Die Genehmigung ist nicht endgültig. Es ist ein bedingtes grünes Licht, das die Anforderungen festlegt, die Coinbase erfüllen muss, bevor es eine vollständige Charta erhält. Dazu gehören typischerweise der Aufbau von Compliance-Systemen, die Einstellung von Schlüsselpersonal und die Durchführung regulatorischer Überprüfungen. Die OCC erwartet außerdem, dass Unternehmen nachweisen können, dass sie Risiken steuern, Kundengelder schützen und Regeln zur Bekämpfung der Geldwäsche einhalten können. Erst nachdem diese Schritte abgeschlossen sind, kann die Behörde die volle Genehmigung erteilen.
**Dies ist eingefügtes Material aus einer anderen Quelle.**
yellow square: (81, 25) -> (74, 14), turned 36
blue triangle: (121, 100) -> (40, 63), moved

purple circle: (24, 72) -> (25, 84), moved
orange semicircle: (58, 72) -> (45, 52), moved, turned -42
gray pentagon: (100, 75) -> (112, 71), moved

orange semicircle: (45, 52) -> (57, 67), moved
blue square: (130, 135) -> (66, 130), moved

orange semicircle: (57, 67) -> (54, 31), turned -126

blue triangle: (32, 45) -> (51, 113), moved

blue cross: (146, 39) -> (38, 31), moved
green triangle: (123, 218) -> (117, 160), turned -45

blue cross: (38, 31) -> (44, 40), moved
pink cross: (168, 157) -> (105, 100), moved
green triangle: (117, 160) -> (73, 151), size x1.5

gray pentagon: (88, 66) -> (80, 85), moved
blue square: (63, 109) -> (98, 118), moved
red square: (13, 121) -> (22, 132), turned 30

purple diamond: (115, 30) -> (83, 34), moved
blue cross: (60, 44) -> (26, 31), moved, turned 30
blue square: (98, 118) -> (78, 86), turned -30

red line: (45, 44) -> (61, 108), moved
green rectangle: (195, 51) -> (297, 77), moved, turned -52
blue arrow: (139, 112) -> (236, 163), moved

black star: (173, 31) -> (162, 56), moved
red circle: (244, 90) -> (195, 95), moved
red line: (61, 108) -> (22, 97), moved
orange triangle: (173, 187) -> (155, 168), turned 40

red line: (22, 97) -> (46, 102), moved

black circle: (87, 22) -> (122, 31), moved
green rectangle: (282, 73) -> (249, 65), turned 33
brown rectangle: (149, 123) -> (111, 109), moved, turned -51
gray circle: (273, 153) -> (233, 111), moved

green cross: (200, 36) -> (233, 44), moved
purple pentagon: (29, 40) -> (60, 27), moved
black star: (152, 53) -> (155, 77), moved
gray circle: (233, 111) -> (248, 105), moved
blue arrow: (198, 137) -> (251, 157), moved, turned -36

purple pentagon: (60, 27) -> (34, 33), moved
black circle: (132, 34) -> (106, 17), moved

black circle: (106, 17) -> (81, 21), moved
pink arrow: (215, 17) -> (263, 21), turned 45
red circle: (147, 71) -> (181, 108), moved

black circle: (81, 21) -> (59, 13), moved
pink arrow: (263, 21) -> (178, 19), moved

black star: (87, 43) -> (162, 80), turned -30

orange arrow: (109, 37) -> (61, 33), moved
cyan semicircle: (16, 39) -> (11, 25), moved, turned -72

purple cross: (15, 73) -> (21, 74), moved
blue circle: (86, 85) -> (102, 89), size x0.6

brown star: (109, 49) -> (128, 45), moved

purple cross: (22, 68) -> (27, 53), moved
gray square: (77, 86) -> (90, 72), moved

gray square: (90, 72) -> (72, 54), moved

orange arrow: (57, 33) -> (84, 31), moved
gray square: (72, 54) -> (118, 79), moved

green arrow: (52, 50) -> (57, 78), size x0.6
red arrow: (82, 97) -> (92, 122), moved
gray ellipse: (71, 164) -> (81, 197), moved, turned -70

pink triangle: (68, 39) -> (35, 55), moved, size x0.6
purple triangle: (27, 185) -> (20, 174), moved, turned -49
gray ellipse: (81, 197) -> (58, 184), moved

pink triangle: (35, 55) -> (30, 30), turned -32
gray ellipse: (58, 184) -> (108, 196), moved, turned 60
„Wir brauchen immer noch die finale Genehmigung… unser Geschäft wird unter einer OCC-Charta nicht laufen, bis wir diese finale Genehmigung haben“, sagte Paul Grewal, Chief Legal Officer bei Coinbase, gegenüber CoinDesk. „Diese nächste Phase ermöglicht es uns, mehr ins Detail zu gehen, wie wir unser Geschäft erweitern können – in einer Weise, die für die Entwicklung von Krypto aufregend und wichtig ist.“
Falls finalisiert, würde die Charta Coinbase erlauben, eine nicht versicherte nationale Treuhandgesellschaft zu betreiben. Diese Struktur erlaubt dem Unternehmen, digitale Vermögenswerte in Vertretung der Kunden zu halten, verbietet jedoch das Entgegennehmen von Einlagen oder das Gewähren von Krediten.
Coinbase hatte im Oktober erstmals für die Charta beantragt, zusammen mit Unternehmen wie Ripple. In jüngerer Zeit sagte der von Citadel unterstützte Handelsplatz EDX Markets, er habe eine ähnliche Struktur eingereicht. Der Cluster solcher Anträge deutet auf eine wachsende Nachfrage nach regulierter Verwahrung hin, während große Investoren in Krypto-Märkte einsteigen.
Für Institutionen ist Verwahrung weniger ein Thema des Handels und mehr ein Thema von Vertrauen. Ein Pensionsfonds möchte beispielsweise möglicherweise eine Exposure gegenüber Bitcoin, braucht aber eine regulierte Einrichtung, um das Asset sicher zu verwahren. Eine bundesstaatliche Charta kann diese Sicherheit bieten – in einer Weise, wie es staatliche Lizenzen möglicherweise nicht können.
Der Schritt passt zu Coinbases Bemühungen, sich weniger auf Handelsgebühren zu verlassen, die sich mit den Marktzyklen bewegen können. Verwahrung bietet stabilere Einnahmen. Das Unternehmen fungiert bereits als Verwahrer für mehrere US-amerikanische Spot-Bitcoin-Exchange-Traded-Funds und hält die zugrunde liegenden Vermögenswerte in Vertretung der Fondsmanager.
„Die große Chance in der Zukunft wären Zahlungen… verwahrungsnah, aber getrennt“, sagte Grewal. „Wir glauben, dass wir unseren Kunden ein viel breiteres Spektrum an Produkten und Dienstleistungen anbieten können als je zuvor.“
UPDATE (2. April, 16:57 UTC): Ergänzt Kommentare des Coinbase-Chief-Legal-Officers Paul Grewal.